Segment Start: RECORD EXTRACTS
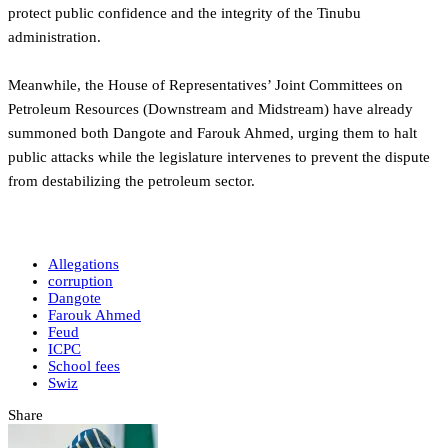
protect public confidence and the integrity of the Tinubu
administration.
‎Meanwhile, the House of Representatives’ Joint Committees on
Petroleum Resources (Downstream and Midstream) have already
summoned both Dangote and Farouk Ahmed, urging them to halt
public attacks while the legislature intervenes to prevent the dispute
from destabilizing the petroleum sector.
Allegations
corruption
Dangote
Farouk Ahmed
Feud
ICPC
School fees
Swiz
Share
Segment End: RECORD EXTRACTS
**WHAT IS BEING ASKED**
Go through the lines above. Select every one that has the string "Dangote".

**YOUR RESPONSE**
summoned both Dangote and Farouk Ahmed, urging them to halt
Dangote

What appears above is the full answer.